The aim of this part is to define and explain some of the concepts and terms frequently used in crystallography, and to present some basic knowledge in order to enable the reader to make best use of the space-group tables.

The reader will be assumed to have some familiarity with analytical geometry and linear algebra, including vector and matrix calculus. Even though one can solve a good number of practical crystallographic problems without this knowledge, some mathematical insight is necessary for a more thorough understanding of crystallography. In particular, the application of symmetry theory to problems in crystal chemistry and crystal physics requires a background of group theory and, sometimes, also of representation theory.
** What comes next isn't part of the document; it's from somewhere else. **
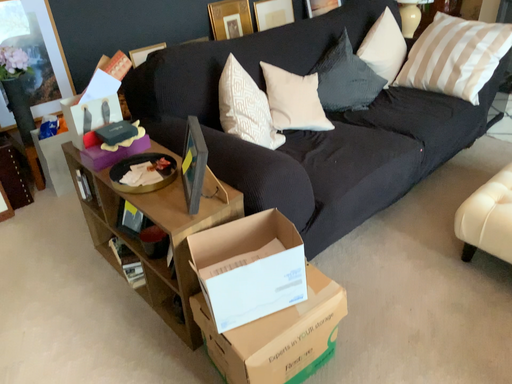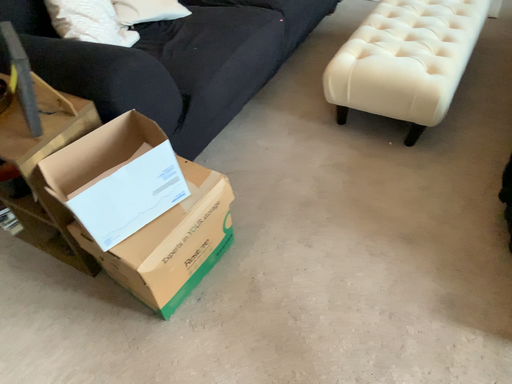 Question: Which way did the camera rotate in the video?

Choices:
 (A) rotated left
 (B) rotated right

Answer: (B)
The symmetry of crystals is treated in textbooks by different methods and at different levels of complexity. In this part, a mainly algebraic approach is used, but the geometric viewpoint is presented also. The algebraic approach has two advantages: it facilitates computer applications and it permits statements to be formulated in such a way that they are independent of the dimension of the space. This is frequently done in this part.

A great selection of textbooks and monographs is available for the study of crystallography. Only Giacovazzo (2002) and Vainshtein (1994) will be mentioned here.

Surveys of the history of crystallographic symmetry can be found in Burckhardt (1988) and Lima-de-Faria (1990).

In addition to books, many programs exist by which crystallographic computations can be performed. For example, the programs can be used to derive the classes of point groups, space groups, lattices (Bravais lattices) and crystal families; to calculate the subgroups of point groups and space groups, Wyckoff positions, irreducible representations etc. The mathematical program packages GAP (Groups, Algorithms and Programming), in particular CrystGap, and Carat (Crystallographic Algorithms and Tables) are examples of powerful tools for the solution of problems of crystallographic symmetry. For GAP, see http://www.gap-system.org/ ; for Carat, see http://wwwb.math.rwth-aachen.de/carat/ . Other programs are provided by the crystallographic server in Bilbao: http://www.cryst.ehu.es/ .

Essential for the determination of crystal structures are extremely efficient program systems that implicitly make use of crystallographic (and noncrystallographic) symmetries.

In this part, as well as in the space-group tables of this volume, `classical' crystallographic groups in three, two and one dimensions are described, i.e. space groups, plane groups, line groups and their associated point groups. In addition to three-dimensional crystallography, which is the basis for the treatment of crystal structures, crystallography of two- and one-dimensional space is of practical importance. It is encountered in sections and projections of crystal structures, in mosaics and in frieze ornaments.

There are several expansions of `classical' crystallographic groups (groups of motions) that are not treated in this volume but will or may be included in future volumes of the IT series.